Reflection 3.2 Wikis for learning
Write a blog reflection, identifying the functionality of your wiki. Then think of your pedagogy, and content. How could your wiki be useful for teaching in your own teaching context? Use the SAMR model (as usual, and for the balance of your explorations of technologies) to propose the use of wikis in your own classrooms at each level of the model. So the wiki setup was fairly simple using the instruction sheet. After the appealing look of weebly, I find the look of wiki not as user-friendly. The other down-side to wiki that I have now experienced first hand doing the GDLT is where someone in the group accidentally deletes or changes an important shared document / item. This would mean in a classroom setting going over rules and etiquette and getting perhaps the students themselves to have a list of wiki rules to have on the site and reassess on a regular basis. I imagine that will change with more familiarizing. Watching the clip below gave me a great idea for using wiki in my classroom.

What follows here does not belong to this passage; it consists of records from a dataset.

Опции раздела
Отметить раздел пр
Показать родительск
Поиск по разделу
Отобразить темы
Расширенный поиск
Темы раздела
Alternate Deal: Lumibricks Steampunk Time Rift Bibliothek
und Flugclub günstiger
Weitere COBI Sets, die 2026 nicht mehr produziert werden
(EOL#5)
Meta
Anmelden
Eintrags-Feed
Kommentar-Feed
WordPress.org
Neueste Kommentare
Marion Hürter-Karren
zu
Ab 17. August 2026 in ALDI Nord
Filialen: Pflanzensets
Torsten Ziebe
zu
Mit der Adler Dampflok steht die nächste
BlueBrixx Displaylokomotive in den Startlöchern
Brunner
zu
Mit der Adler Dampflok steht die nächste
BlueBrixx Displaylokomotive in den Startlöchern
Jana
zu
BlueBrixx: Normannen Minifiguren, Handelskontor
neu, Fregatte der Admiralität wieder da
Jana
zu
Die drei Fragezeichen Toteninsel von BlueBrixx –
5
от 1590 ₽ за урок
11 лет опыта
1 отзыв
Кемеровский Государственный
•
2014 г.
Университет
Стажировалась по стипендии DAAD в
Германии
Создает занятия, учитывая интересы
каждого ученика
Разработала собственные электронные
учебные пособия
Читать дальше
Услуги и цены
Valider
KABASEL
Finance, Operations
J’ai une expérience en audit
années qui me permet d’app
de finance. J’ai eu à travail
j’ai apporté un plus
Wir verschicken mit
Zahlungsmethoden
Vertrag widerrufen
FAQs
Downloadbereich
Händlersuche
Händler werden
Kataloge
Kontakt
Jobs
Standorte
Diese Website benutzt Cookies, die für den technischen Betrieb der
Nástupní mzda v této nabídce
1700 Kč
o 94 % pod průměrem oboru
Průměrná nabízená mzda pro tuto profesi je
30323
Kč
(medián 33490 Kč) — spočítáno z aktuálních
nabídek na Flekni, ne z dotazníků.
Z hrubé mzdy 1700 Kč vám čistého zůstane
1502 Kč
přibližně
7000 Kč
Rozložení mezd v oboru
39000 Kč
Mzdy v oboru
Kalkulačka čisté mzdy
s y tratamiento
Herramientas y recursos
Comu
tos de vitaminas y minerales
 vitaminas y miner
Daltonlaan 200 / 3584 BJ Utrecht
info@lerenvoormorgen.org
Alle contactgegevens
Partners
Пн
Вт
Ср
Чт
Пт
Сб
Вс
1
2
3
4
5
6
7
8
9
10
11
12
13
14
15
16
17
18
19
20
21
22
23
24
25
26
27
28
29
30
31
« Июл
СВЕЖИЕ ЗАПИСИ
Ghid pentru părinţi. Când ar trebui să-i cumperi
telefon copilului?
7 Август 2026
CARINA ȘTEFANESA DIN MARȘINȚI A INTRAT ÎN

My mind went to St Brendan's College. The students on each Thursday assist with "Eddie's Van" where meals are given to those in need. It is in co-ordination with St Vincent de Paul. I think it would be a fantastic project for the students to co-ordinate the Eddie's Van requirements using wiki. Looking at senior Social and Community Studies syllabus on the QCAA site, one of the learning benefits is that: "the development of citizenship skills helps you to become an active and contributing member of society and allows you to understand and empathise with different perspectives, and within various social contexts".

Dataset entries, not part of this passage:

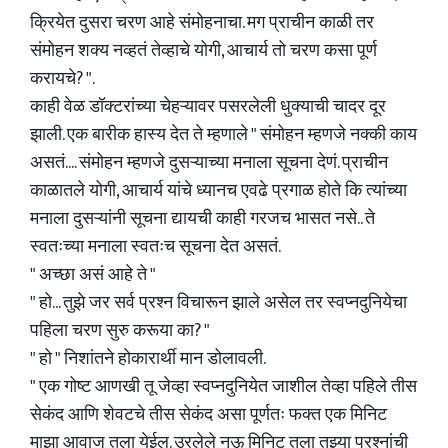
क्रियेत दुसरा चरण आहे संमोहनाचा. मग प्राचीन काळी तर
संमोहन शक्य नव्हतं तेव्हाचे योगी, आचार्य तो चरण कसा पूर्ण
करायचे? ".
काही वेळ डॉक्टरांच्या चेहऱ्यावर पसरलेली धुक्याची चादर दूर
झाली. एक बारीक हास्य देत ते म्हणाले " संमोहन म्हणजे नक्की काय
असतं.... संमोहन म्हणजे दुसऱ्याच्या मनाला सूचना देणं. प्राचीन
काळातले योगी, आचार्य यांचे ध्यानच एवढे प्रगाळ होते कि त्यांच्या
मनाला दुसऱ्यांनी सूचना द्यायची काही गरजच भासत नसे.. ते
स्वतःच्या मनाला स्वतःच सूचना देत असतं.
" अच्छा असं आहे ते "
" हो... तुझे जर सर्व प्रश्न विचारून झाले असेल तर स्वप्नदुनियेचा
पहिला चरण सुरु करूया का? "
" हो " निशांतने होकारार्थी मान डोलावली.
" एक गोष्ट आणखी तू जेव्हा स्वप्नदुनियेत जाशील तेव्हा पहिले तीस
सेकंद आणि शेवटचे तीस सेकंद असा पूर्णतः फक्त एक मिनिट
माझा आवाज तुला येईल. उरलेले नऊ मिनिट तुला तुझ्या प्रश्नांची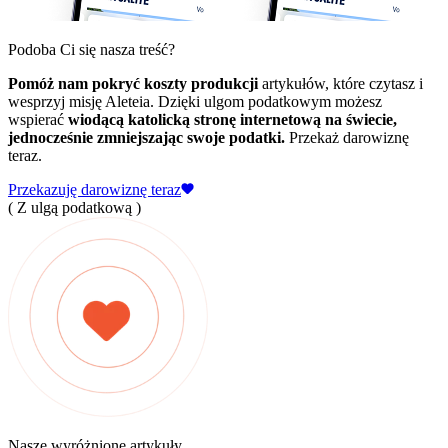
Podoba Ci się nasza treść?
Pomóż nam pokryć koszty produkcji
artykułów, które czytasz i
wesprzyj misję Aleteia. Dzięki ulgom podatkowym możesz
wspierać
wiodącą katolicką stronę internetową na świecie,
jednocześnie zmniejszając swoje podatki.
Przekaż darowiznę
teraz.
Przekazuję darowiznę teraz
( Z ulgą podatkową )
Nasze wyróżnione artykuły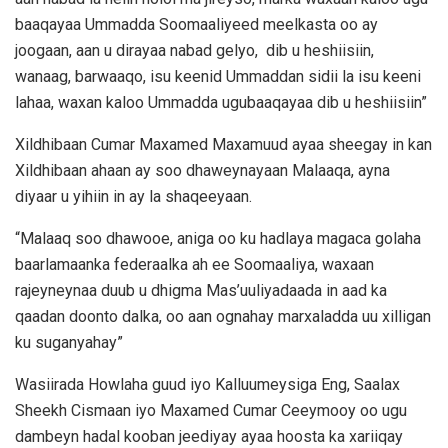
baaqayaa Ummadda Soomaaliyeed meelkasta oo ay
joogaan, aan u dirayaa nabad gelyo, dib u heshiisiin,
wanaag, barwaaqo, isu keenid Ummaddan sidii la isu keeni
lahaa, waxan kaloo Ummadda ugubaaqayaa dib u heshiisiin”
Xildhibaan Cumar Maxamed Maxamuud ayaa sheegay in kan
Xildhibaan ahaan ay soo dhaweynayaan Malaaqa, ayna
diyaar u yihiin in ay la shaqeeyaan.
“Malaaq soo dhawooe, aniga oo ku hadlaya magaca golaha
baarlamaanka federaalka ah ee Soomaaliya, waxaan
rajeyneynaa duub u dhigma Mas’uuliyadaada in aad ka
qaadan doonto dalka, oo aan ognahay marxaladda uu xilligan
ku suganyahay”
Wasiirada Howlaha guud iyo Kalluumeysiga Eng, Saalax
Sheekh Cismaan iyo Maxamed Cumar Ceeymooy oo ugu
dambeyn hadal kooban jeediyay ayaa hoosta ka xariiqay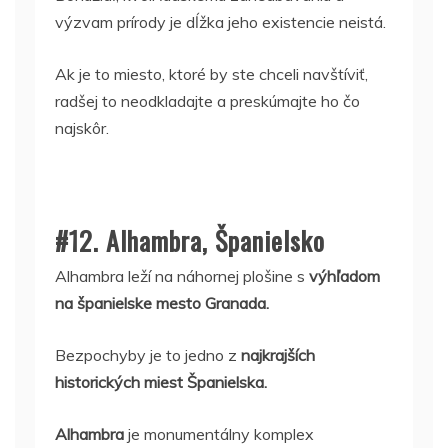
výzvam prírody je dĺžka jeho existencie neistá.
Ak je to miesto, ktoré by ste chceli navštíviť,
radšej to neodkladajte a preskúmajte ho čo
najskôr.
#12. Alhambra, Španielsko
Alhambra leží na náhornej plošine s
výhľadom
na španielske mesto Granada.
Bezpochyby je to jedno z
najkrajších
historických miest Španielska.
Alhambra
je monumentálny komplex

(https://www.qcaa.qld.edu.au/downloads/senior/snr_social_comm_14_sas_guide.pdf) So the co-ordination part of the project would be made so much more stream-lined, just like the camping trip co-ordination in the clip above. It would move in to redefinition once we add in the aspect of real-life social investigation and the sharing of thoughts and possible solutions or improvements. The ICT in this case would redefine how the students provide assessment on their social and citizenship investigation.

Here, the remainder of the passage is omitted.